Wanting to replace each n in this file I use:
tr 'n' ',' < INPUT > OUTPUT
Which works fine. The output is to be expected:
"xxxxxx","yyyyyy","aaaaaa","cccccc"....
However
I can’t do any manipulation using sed or awk on this file, none what so ever (the result is always blank, like: sed 's/,/hello/g' displays nothing), in Linux using the GNU package this works fine, but with non GNU not. Can anyone tell me why this is?
Thanks in advance,
Anders
# ls
testfile.txt
# /usr/xpg4/bin/tr 'n' ',' < testfile.txt
"xxxxxx","yyyyyy","aaaaaa","cccccc","bbbbbb","eeeeee","oooooo","zzzzzz",,#
# /usr/xpg4/bin/tr 'n' ',' < testfile.txt | sed 's/,/hello/g'
# ls -l /usr/xpg4/bin/sed
-r-xr-xr-x 1 root bin 27460 Apr 7 2002 /usr/xpg4/bin/sed
# /usr/xpg4/bin/tr 'n' ',' < testfile.txt | /usr/xpg4/bin/sed 's/,/hello/g'
sed: Missing newline at end of file standard input.

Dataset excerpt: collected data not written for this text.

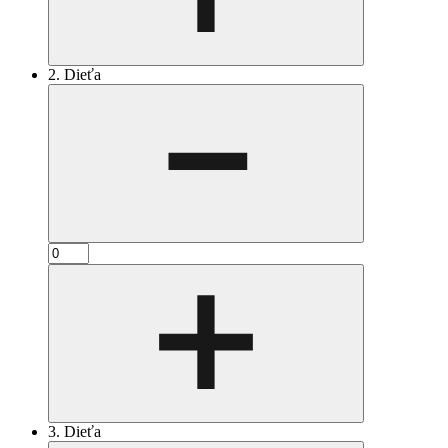
2. Dieťa
3. Dieťa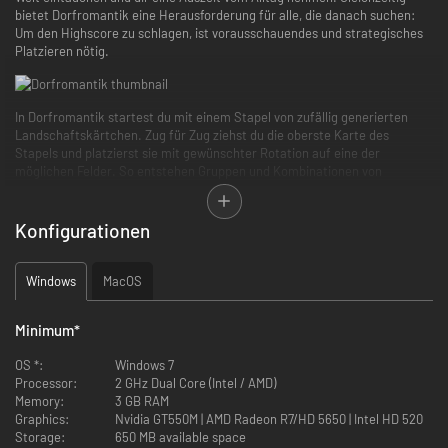
bietet Dorfromantik eine Herausforderung für alle, die danach suchen:
Um den Highscore zu schlagen, ist vorausschauendes und strategisches
Platzieren nötig.
In Dorfromantik startest du mit einem Stapel von zufällig generierten
Landschaftskärtchen. Zug für Zug ziehst du die oberste Karte des
Stapels und platzierst sie mit gewünschter Rotation auf eine der
möglichen Felder. So entstehen Gruppen und Kombinationen von
Landschaften, wie Wälder, Dörfer oder Gewässer und du wirst mit
Punkten belohnt, je nachdem wie gut das Kärtchen passt.
Konfigurationen
Windows
MacOS
Minimum
*
OS *:
Windows 7
Processor:
2 GHz Dual Core (Intel / AMD)
Memory:
3 GB RAM
Graphics:
Nvidia GT550M | AMD Radeon R7/HD 5650 | Intel HD 520
Storage:
650 MB available space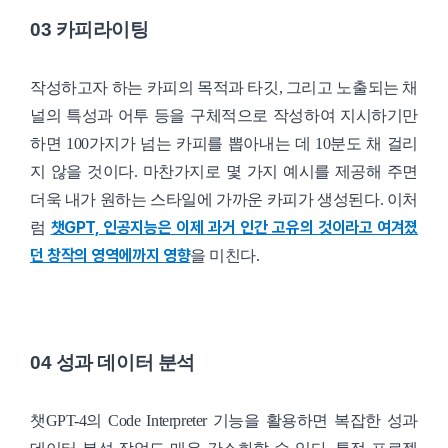
03 카피라이팅
작성하고자 하는 카피의 목적과 타깃, 그리고 노출되는 채
널의 특성과 어투 등을 구체적으로 작성하여 지시하기만
하면 100가지가 넘는 카피를 뽑아내는 데 10분도 채 걸리
지 않을 것이다. 마찬가지로 몇 가지 예시를 제공해 주면
더욱 내가 원하는 스타일에 가까운 카피가 생성된다. 이처
챗GPT, 인공지능은 이제 과거 인간 고유의 것이라고 여겨졌
럼
던 창작의 영역에까지 영향
을 미친다.
04 성과 데이터 분석
챗GPT-4의 Code Interpreter 기능을 활용하면 복잡한 성과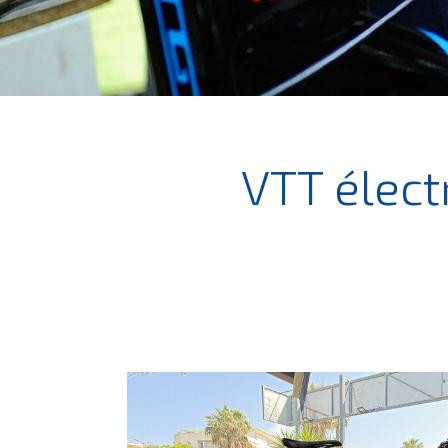
VTT élect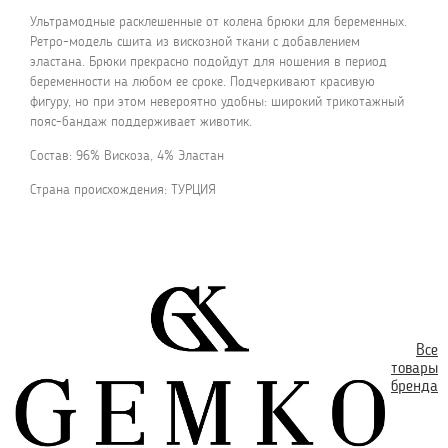
Ультрамодные расклешенные от колена брюки для беременных.
Ретро-модель сшита из вискозной ткани с добавлением
эластана. Брюки прекрасно подойдут для ношения в период
беременности на любом ее сроке. Подчеркивают красивую
фигуру, но при этом невероятно удобны: широкий трикотажный
пояс-бандаж поддерживает животик.
Состав: 96% Вискоза, 4% Эластан
Страна происхождения: ТУРЦИЯ
Все
товары
бренда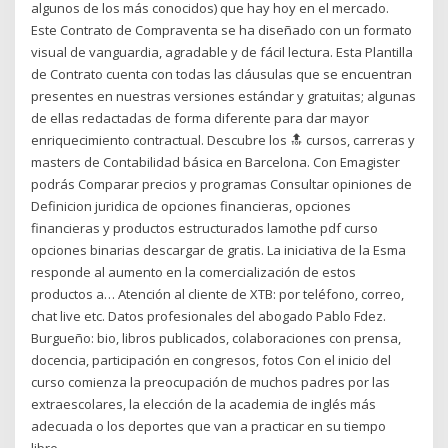
algunos de los más conocidos) que hay hoy en el mercado.
Este Contrato de Compraventa se ha diseñado con un formato
visual de vanguardia, agradable y de fácil lectura. Esta Plantilla
de Contrato cuenta con todas las cláusulas que se encuentran
presentes en nuestras versiones estándar y gratuitas; algunas
de ellas redactadas de forma diferente para dar mayor
enriquecimiento contractual. Descubre los 🔝 cursos, carreras y
masters de Contabilidad básica en Barcelona. Con Emagister
podrás Comparar precios y programas Consultar opiniones de
Definicion juridica de opciones financieras, opciones
financieras y productos estructurados lamothe pdf curso
opciones binarias descargar de gratis. La iniciativa de la Esma
responde al aumento en la comercialización de estos
productos a… Atención al cliente de XTB: por teléfono, correo,
chat live etc. Datos profesionales del abogado Pablo Fdez.
Burgueño: bio, libros publicados, colaboraciones con prensa,
docencia, participación en congresos, fotos Con el inicio del
curso comienza la preocupación de muchos padres por las
extraescolares, la elección de la academia de inglés más
adecuada o los deportes que van a practicar en su tiempo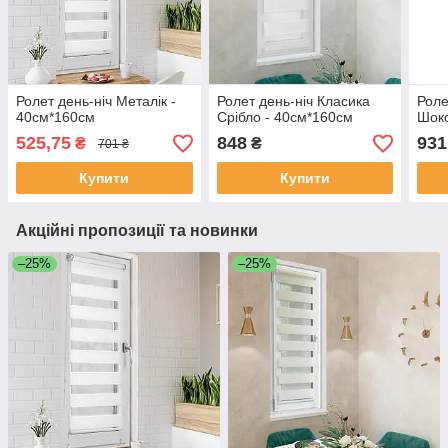
Ролет день-ніч Металік -
Ролет день-ніч Класика
Роле
40см*160см
Срібло - 40см*160см
Шоко
525,75
848
931
₴
₴
701 ₴
Купити
Купити
Акційні пропозиції та новинки
–25%
–25%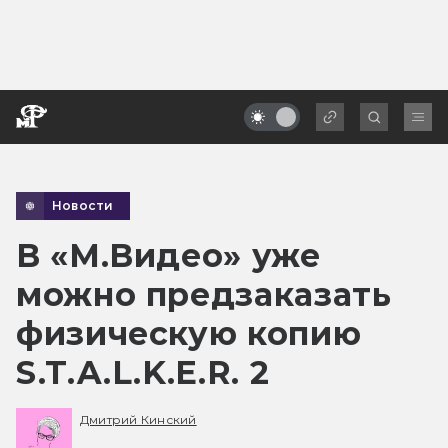
Новости
В «М.Видео» уже
можно предзаказать
физическую копию
S.T.A.L.K.E.R. 2
Дмитрий Кинский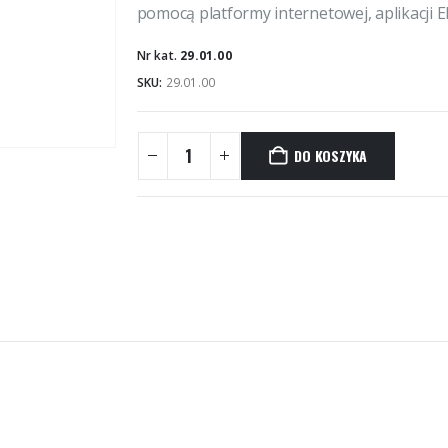
pomocą platformy internetowej, aplikacji Ek
Nr kat.
29.01.00
SKU:
29.01.00
DO KOSZYKA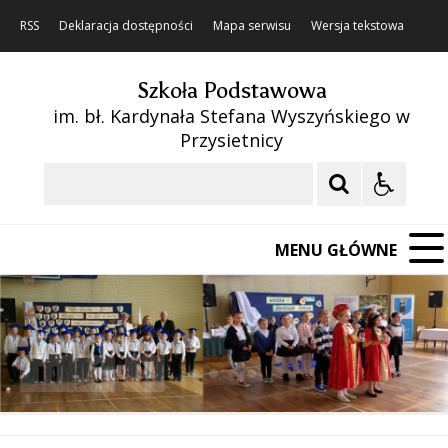
RSS
Deklaracja dostępności
Mapa serwisu
Wersja tekstowa
Szkoła Podstawowa
im. bł. Kardynała Stefana Wyszyńskiego w
Przysietnicy
Szukaj
MENU GŁÓWNE
❚❚
Poprzedni Element
Następny Element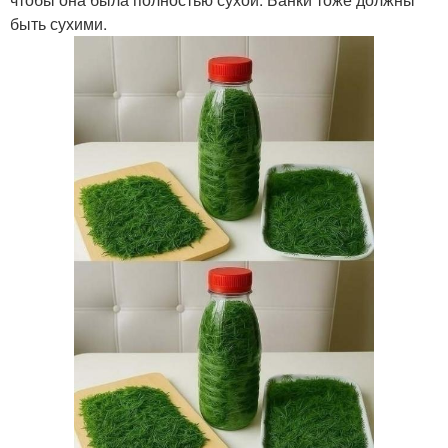
быть сухими.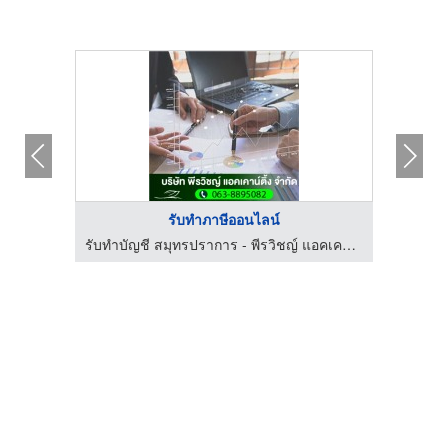
รับทำภาษีออนไลน์
รับทำบัญชี สมุทรปราการ - พีรวิชญ์ แอคเคาน์ติ้ง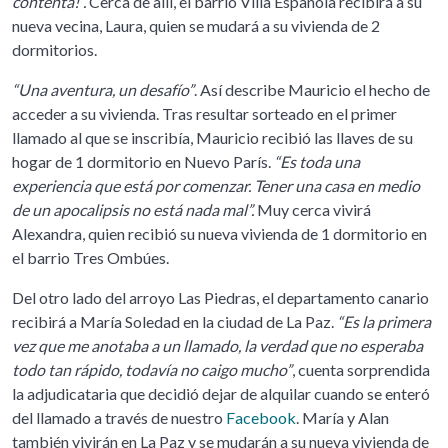
contenta!”.
Cerca de allí, el barrio Villa Española recibirá a su
nueva vecina, Laura, quien se mudará a su vivienda de 2
dormitorios.
“Una aventura, un desafío”
. Así describe Mauricio el hecho de
acceder a su vivienda. Tras resultar sorteado en el primer
llamado al que se inscribía, Mauricio recibió las llaves de su
hogar de 1 dormitorio en Nuevo París.
“Es toda una
experiencia que está por comenzar. Tener una casa en medio
de un apocalipsis no está nada mal”.
Muy cerca vivirá
Alexandra, quien recibió su nueva vivienda de 1 dormitorio en
el barrio Tres Ombúes.
Del otro lado del arroyo Las Piedras, el departamento canario
recibirá a María Soledad en la ciudad de La Paz.
“Es la primera
vez que me anotaba a un llamado, la verdad que no esperaba
todo tan rápido, todavía no caigo mucho”
, cuenta sorprendida
la adjudicataria que decidió dejar de alquilar cuando se enteró
del llamado a través de nuestro
Facebook
. María y Alan
también vivirán en La Paz y se mudarán a su nueva vivienda de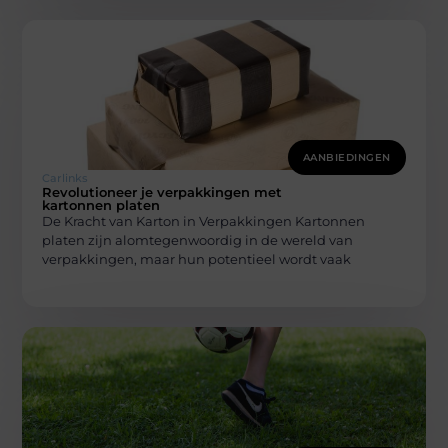
AANBIEDINGEN
Carlinks
Revolutioneer je verpakkingen met
kartonnen platen
De Kracht van Karton in Verpakkingen Kartonnen
platen zijn alomtegenwoordig in de wereld van
verpakkingen, maar hun potentieel wordt vaak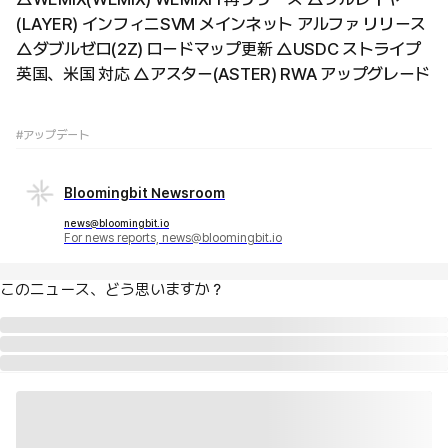
(LAYER) インフィニSVM メインネット アルファ リリース
△ダブルゼロ(2Z) ロードマップ更新 △USDC ストライプ
英国、米国 対応 △アスター(ASTER) RWA アップグレード
#アップデート
Bloomingbit Newsroom
news@bloomingbit.io
For news reports, news@bloomingbit.io
このニュース、どう思いますか？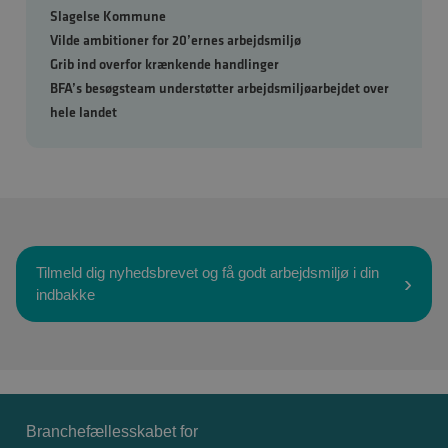
Slagelse Kommune
Vilde ambitioner for 20’ernes arbejdsmiljø
Grib ind overfor krænkende handlinger
BFA’s besøgsteam understøtter arbejdsmiljøarbejdet over
hele landet
Tilmeld dig nyhedsbrevet og få godt arbejdsmiljø i din
indbakke
Branchefællesskabet for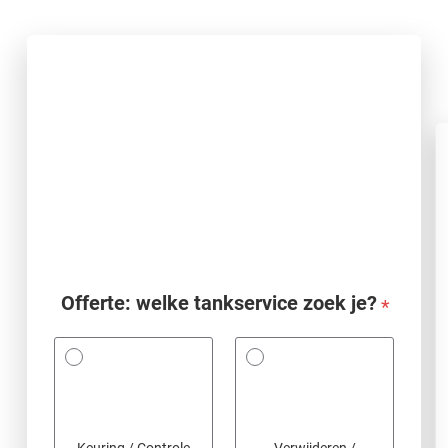
Offerte: welke tankservice zoek je?
*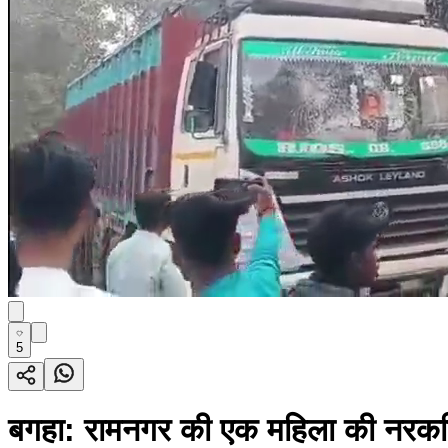
5
बगहा: रामनगर की एक महिला की नरकटियाग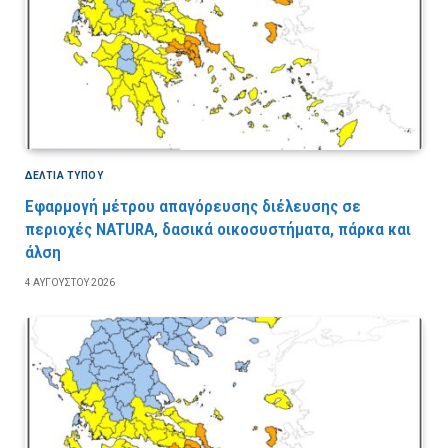
ΔΕΛΤΙΑ ΤΥΠΟΥ
Εφαρμογή μέτρου απαγόρευσης διέλευσης σε
περιοχές NATURA, δασικά οικοσυστήματα, πάρκα και
άλση
4 ΑΥΓΟΎΣΤΟΥ 2026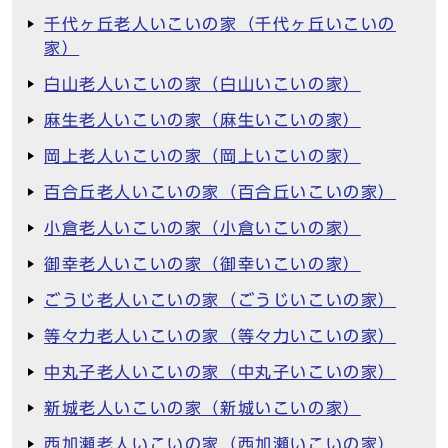
千代ヶ丘老人いこいの家（千代ヶ丘いこいの
家）
白山老人いこいの家（白山いこいの家）
麻生老人いこいの家（麻生いこいの家）
岡上老人いこいの家（岡上いこいの家）
百合丘老人いこいの家（百合丘いこいの家）
小倉老人いこいの家（小倉いこいの家）
御幸老人いこいの家（御幸いこいの家）
ごうじ老人いこいの家（ごうじいこいの家）
等々力老人いこいの家（等々力いこいの家）
中丸子老人いこいの家（中丸子いこいの家）
新城老人いこいの家（新城いこいの家）
西加瀬老人いこいの家（西加瀬いこいの家）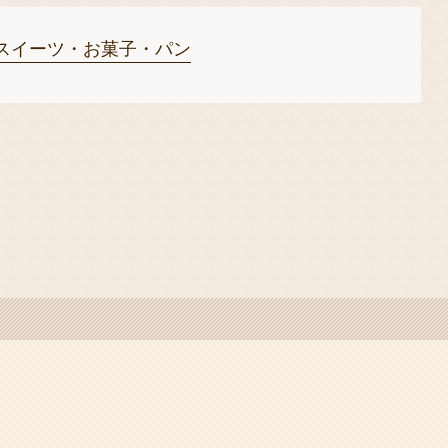
スイーツ・お菓子・パン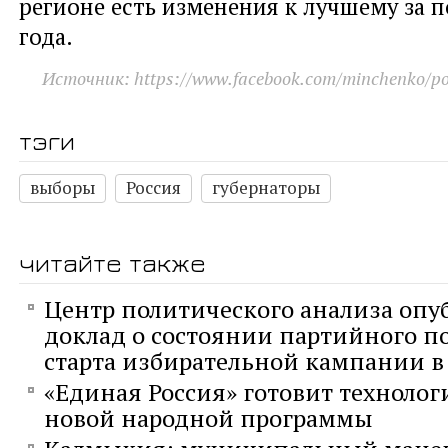
регионе есть изменения к лучшему за п
года.
Источник: https://www.facebook.com/minchenko/p
тэги
выборы
Россия
губернаторы
читайте также
Центр политического анализа опу
доклад о состоянии партийного п
старта избирательной кампании в 
«Единая Россия» готовит технолог
новой народной программы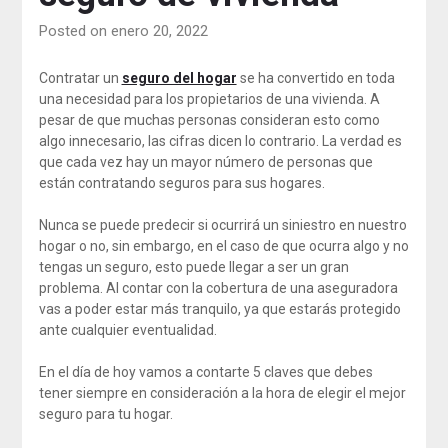
Posted on enero 20, 2022
Contratar un
seguro del hogar
se ha convertido en toda
una necesidad para los propietarios de una vivienda. A
pesar de que muchas personas consideran esto como
algo innecesario, las cifras dicen lo contrario. La verdad es
que cada vez hay un mayor número de personas que
están contratando seguros para sus hogares.
Nunca se puede predecir si ocurrirá un siniestro en nuestro
hogar o no, sin embargo, en el caso de que ocurra algo y no
tengas un seguro, esto puede llegar a ser un gran
problema. Al contar con la cobertura de una aseguradora
vas a poder estar más tranquilo, ya que estarás protegido
ante cualquier eventualidad.
En el día de hoy vamos a contarte 5 claves que debes
tener siempre en consideración a la hora de elegir el mejor
seguro para tu hogar.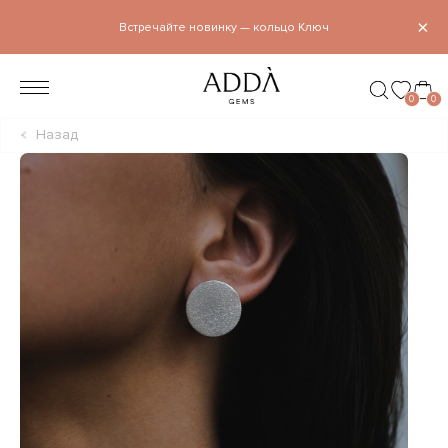
×
Встречайте новинку — кольцо Ключ
0
0
Назад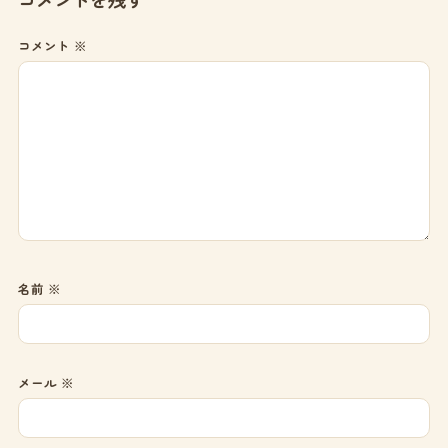
コメント
※
名前
※
メール
※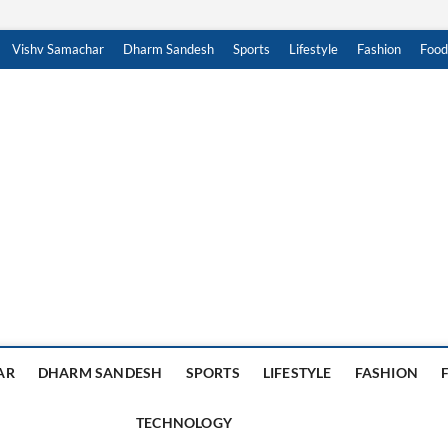
Vishv Samachar
Dharm Sandesh
Sports
Lifestyle
Fashion
Food
achar Sandesh
, हिंदी न्यूज़ , HINDI SAMACHAR, हिंदी समाचार
AR
DHARM SANDESH
SPORTS
LIFESTYLE
FASHION
TECHNOLOGY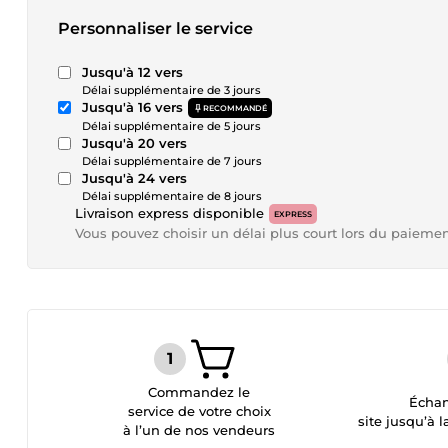
Personnaliser le service
Jusqu'à 12 vers
Délai supplémentaire de 3 jours
Jusqu'à 16 vers
RECOMMANDÉ
Délai supplémentaire de 5 jours
Jusqu'à 20 vers
Délai supplémentaire de 7 jours
Jusqu'à 24 vers
Délai supplémentaire de 8 jours
Livraison express disponible
EXPRESS
Vous pouvez choisir un délai plus court lors du paieme
Commandez le
Échan
service de votre choix
site jusqu’à l
à l’un de nos vendeurs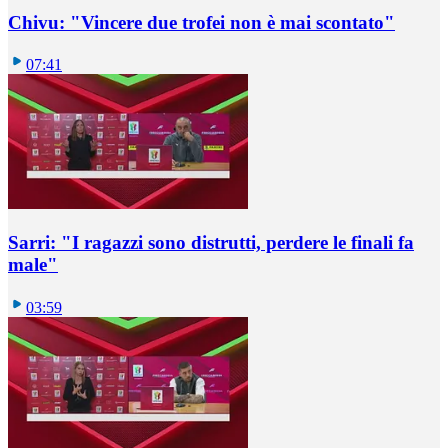
Chivu: "Vincere due trofei non è mai scontato"
07:41
Sarri: "I ragazzi sono distrutti, perdere le finali fa
male"
03:59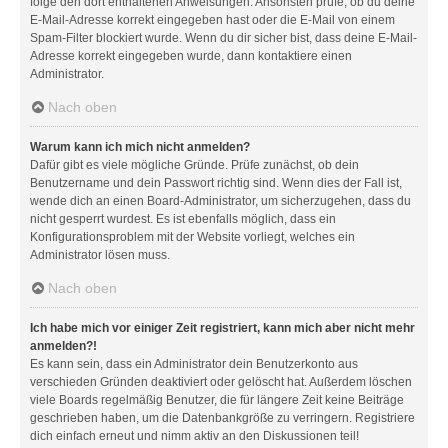
folge den dort enthaltenen Anweisungen. Ansonsten prüfe, ob du deine
E-Mail-Adresse korrekt eingegeben hast oder die E-Mail von einem
Spam-Filter blockiert wurde. Wenn du dir sicher bist, dass deine E-Mail-
Adresse korrekt eingegeben wurde, dann kontaktiere einen
Administrator.
Nach oben
Warum kann ich mich nicht anmelden?
Dafür gibt es viele mögliche Gründe. Prüfe zunächst, ob dein
Benutzername und dein Passwort richtig sind. Wenn dies der Fall ist,
wende dich an einen Board-Administrator, um sicherzugehen, dass du
nicht gesperrt wurdest. Es ist ebenfalls möglich, dass ein
Konfigurationsproblem mit der Website vorliegt, welches ein
Administrator lösen muss.
Nach oben
Ich habe mich vor einiger Zeit registriert, kann mich aber nicht mehr
anmelden?!
Es kann sein, dass ein Administrator dein Benutzerkonto aus
verschieden Gründen deaktiviert oder gelöscht hat. Außerdem löschen
viele Boards regelmäßig Benutzer, die für längere Zeit keine Beiträge
geschrieben haben, um die Datenbankgröße zu verringern. Registriere
dich einfach erneut und nimm aktiv an den Diskussionen teil!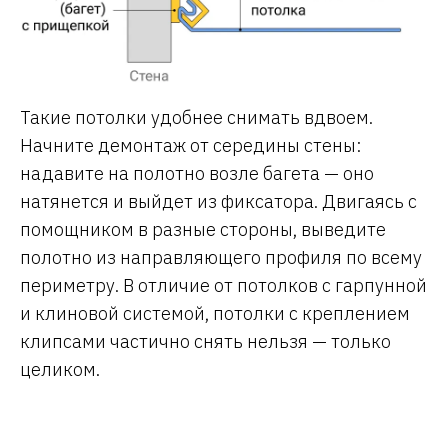
Такие потолки удобнее снимать вдвоем.
Начните демонтаж от середины стены:
надавите на полотно возле багета — оно
натянется и выйдет из фиксатора. Двигаясь с
помощником в разные стороны, выведите
полотно из направляющего профиля по всему
периметру. В отличие от потолков с гарпунной
и клиновой системой, потолки с креплением
клипсами частично снять нельзя — только
целиком.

"xxxxxx"hello"yyyyyy"hello"aaaaaa"hello"cccccc"hello"bbbbbb"hello"eeeeee"hello"oooooo"hello"zzzzzz"hellohello
# command -v sed
/usr/bin/sed
It seems sed is to blame, not tr … . Using XPG4 sed does seem to fix the problem. As to why exactly, grrrrmmm… .
Edit: actually, when I add a newline to the output of the tr command, it does work with both sed editions, so I suppose /usr/bin/sed really needs a newline, and /usr/xpg4/bin/sed is a little more forgiving on the matter… .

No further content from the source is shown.